▶ Your objective: Leaving out the images, transcribe every record below exactly.

▶ Records for the task:
# # # #

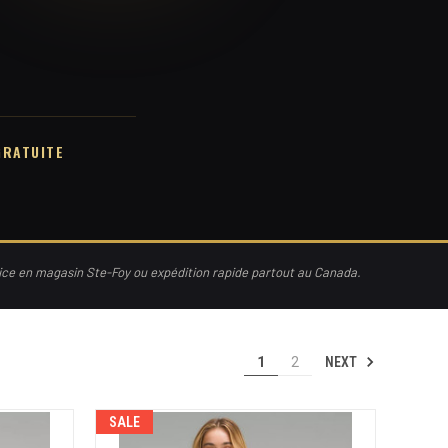
GRATUITE
vice en magasin Ste-Foy ou expédition rapide partout au Canada.
NEXT
1
2
SALE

# # # #

▶ Problem solution:
GRATUITE
vice en magasin Ste-Foy ou expédition rapide partout au Canada.
NEXT
1
2
SALE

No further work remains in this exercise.